# Personal bowhunting goal reached.



## INGOZI (May 9, 2005)

I have been looking to hunt a decent Nyala with my bow for many years, along the way I have had a great time in stalking and passing many a bull. Looking for "that" bull, the one that has everything that defines a trophy Nyala. Today was my day...

I have been hunting the same property for quite some time as I believed there are some great trophies, I have seen many a bull at a distance that would make any hunters knees weak! I thought today to be a good day to go see if I could find something for the pot as I was itching to get in the veldt again. I was driving around looking for an Impala herd in a stalkable position when my eyes caught something red on an opposite hill, my binos showed it to be two Nyala females, a little scouting revealed what looked to be a mature bull holding to some thick brush.

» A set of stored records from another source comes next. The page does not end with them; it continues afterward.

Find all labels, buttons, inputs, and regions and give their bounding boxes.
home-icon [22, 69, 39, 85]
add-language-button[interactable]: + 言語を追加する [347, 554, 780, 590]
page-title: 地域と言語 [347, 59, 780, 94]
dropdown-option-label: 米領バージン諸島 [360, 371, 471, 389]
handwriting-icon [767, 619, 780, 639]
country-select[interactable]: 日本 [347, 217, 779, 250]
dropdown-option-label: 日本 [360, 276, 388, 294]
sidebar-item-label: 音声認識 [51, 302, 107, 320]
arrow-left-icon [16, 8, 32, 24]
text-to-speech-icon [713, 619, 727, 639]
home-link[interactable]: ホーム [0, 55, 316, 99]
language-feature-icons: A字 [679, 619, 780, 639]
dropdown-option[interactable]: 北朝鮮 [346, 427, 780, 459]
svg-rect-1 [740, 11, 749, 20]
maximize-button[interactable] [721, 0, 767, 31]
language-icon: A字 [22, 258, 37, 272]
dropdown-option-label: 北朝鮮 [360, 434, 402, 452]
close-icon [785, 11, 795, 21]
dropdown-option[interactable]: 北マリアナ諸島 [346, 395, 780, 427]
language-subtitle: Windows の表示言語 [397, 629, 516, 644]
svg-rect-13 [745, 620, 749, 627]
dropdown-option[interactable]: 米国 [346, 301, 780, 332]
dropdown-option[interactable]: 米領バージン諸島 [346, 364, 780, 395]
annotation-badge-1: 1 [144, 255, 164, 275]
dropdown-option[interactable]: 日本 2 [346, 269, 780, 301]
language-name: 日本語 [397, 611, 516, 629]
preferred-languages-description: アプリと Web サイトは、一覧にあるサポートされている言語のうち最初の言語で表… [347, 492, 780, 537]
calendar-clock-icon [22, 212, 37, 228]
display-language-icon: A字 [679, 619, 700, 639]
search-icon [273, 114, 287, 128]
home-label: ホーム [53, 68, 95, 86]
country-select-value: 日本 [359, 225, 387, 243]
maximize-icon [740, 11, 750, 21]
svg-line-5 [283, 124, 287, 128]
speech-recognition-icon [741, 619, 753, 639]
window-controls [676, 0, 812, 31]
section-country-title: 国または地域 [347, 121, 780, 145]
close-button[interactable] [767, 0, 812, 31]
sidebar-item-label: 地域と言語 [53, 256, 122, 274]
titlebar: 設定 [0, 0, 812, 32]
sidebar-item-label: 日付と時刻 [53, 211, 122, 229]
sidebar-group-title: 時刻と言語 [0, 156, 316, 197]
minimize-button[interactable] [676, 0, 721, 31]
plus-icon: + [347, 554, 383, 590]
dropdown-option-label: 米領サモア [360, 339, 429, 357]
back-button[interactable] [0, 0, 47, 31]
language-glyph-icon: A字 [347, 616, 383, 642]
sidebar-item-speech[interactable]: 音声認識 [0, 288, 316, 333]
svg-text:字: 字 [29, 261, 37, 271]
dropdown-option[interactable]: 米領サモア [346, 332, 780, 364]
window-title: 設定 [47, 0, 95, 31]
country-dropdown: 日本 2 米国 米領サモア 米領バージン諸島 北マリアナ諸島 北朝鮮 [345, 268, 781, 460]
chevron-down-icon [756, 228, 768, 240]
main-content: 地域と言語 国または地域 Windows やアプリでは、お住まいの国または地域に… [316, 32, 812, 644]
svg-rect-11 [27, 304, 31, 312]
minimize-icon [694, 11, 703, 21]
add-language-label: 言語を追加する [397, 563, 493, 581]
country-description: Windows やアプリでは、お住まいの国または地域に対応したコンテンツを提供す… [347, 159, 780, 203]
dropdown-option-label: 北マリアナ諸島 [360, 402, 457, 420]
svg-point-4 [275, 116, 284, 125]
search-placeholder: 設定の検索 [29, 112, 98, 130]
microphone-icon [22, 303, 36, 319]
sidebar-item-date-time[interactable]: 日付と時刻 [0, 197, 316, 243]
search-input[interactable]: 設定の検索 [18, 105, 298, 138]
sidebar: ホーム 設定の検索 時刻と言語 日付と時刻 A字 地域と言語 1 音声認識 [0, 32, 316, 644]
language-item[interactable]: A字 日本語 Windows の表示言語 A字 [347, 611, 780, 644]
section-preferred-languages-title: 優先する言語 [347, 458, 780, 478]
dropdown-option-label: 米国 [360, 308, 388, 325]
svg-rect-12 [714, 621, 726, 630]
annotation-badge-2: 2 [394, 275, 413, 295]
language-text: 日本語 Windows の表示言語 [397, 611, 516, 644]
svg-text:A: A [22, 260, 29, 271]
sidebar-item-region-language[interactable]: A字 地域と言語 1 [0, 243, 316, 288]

I just had a peculiar feeling about the hidden bull so I decided to park the bakkie and slowly make my way over there.

Keeping the wind in my favour I soon found myself about 80yards from the small group, I dropped to my knees and used my binos to see if I could find the bull. My heart nearly skipped a beat when I saw him...... for the rest of the story of how I got to put a single arrow through both the lungs of my 29" bull, you will have to keep an eye on the Africas Bowhunter...:wink:


----------



## Karoojager (Dec 20, 2005)

Yippeee, Engee, what a nice bull:darkbeer:
My congratulation Boet, I am very nuuskierig for the full story.


----------



## Gerhard (Aug 3, 2005)

Congrats Boet,

Thats an awesome trophy.


----------



## jnwright (May 11, 2008)

Engee ek is saam met jou bly!

Baie geluk!


----------



## Drenalinjunkie8 (Sep 19, 2007)

Blerrie mooi bul Engee!!!!!


----------



## cmitch (Dec 6, 2006)

Ditto


----------



## ASG (Jun 25, 2007)

Engee,

That's a great looking trophy.

Congratulations!:wink:


----------



## Ruhan (Jun 13, 2007)

Briljant!

Baie geluk Engee, dis 'n baie mooi trofee.


----------



## normbates1 (Apr 14, 2008)

Sweet!!!


----------



## Matatazela (Mar 1, 2005)

Pragtig, Engee. VWD!!!


----------



## Bushkey (Mar 17, 2006)

Moerse nice.:wink:


----------



## 2005Ultramag (Apr 3, 2005)

Awesome!

The closest I'll likely ever get to one of them is my TV set.


----------



## nimrod-100 (Jan 11, 2006)

Congratulations Engee!!!
What an awesome great Nyala trophy bull.


----------



## Philip Moolman (Jan 31, 2006)

*Nyala*

Fantastiese trofee.Dit maak dit nog indrukwekkender as jy van die voet af gedoen het!Geluk Engee!
Philip


----------



## Hoytitoyti (Feb 14, 2006)

*Great!*

Baie geluk Engee! Jou knieë is seker nou nog lam! Dit is 'n baie mooi trofee, "the stuff dreams are made of"!


----------



## OutaAfrica (Mar 14, 2007)

Mooi Maat jy bewe seker nog steeds?


----------



## No Mercy (Feb 12, 2005)

Congrats Engee-a beautiful trophy!


----------



## INGOZI (May 9, 2005)

Dankie ouens, ja nee, die lekkerste van so 'n trofee is die shakes wat jy na die tyd kry!! What a rush!


----------



## Balky (Jun 20, 2006)

*Nyala*

Engee

Great! The best thing about this trophy is that you stalked him and that's really what counts. Also nice to see that the bull is properly mature and that the hair between the horns at the bases is dark. 

Cheers

Balky


----------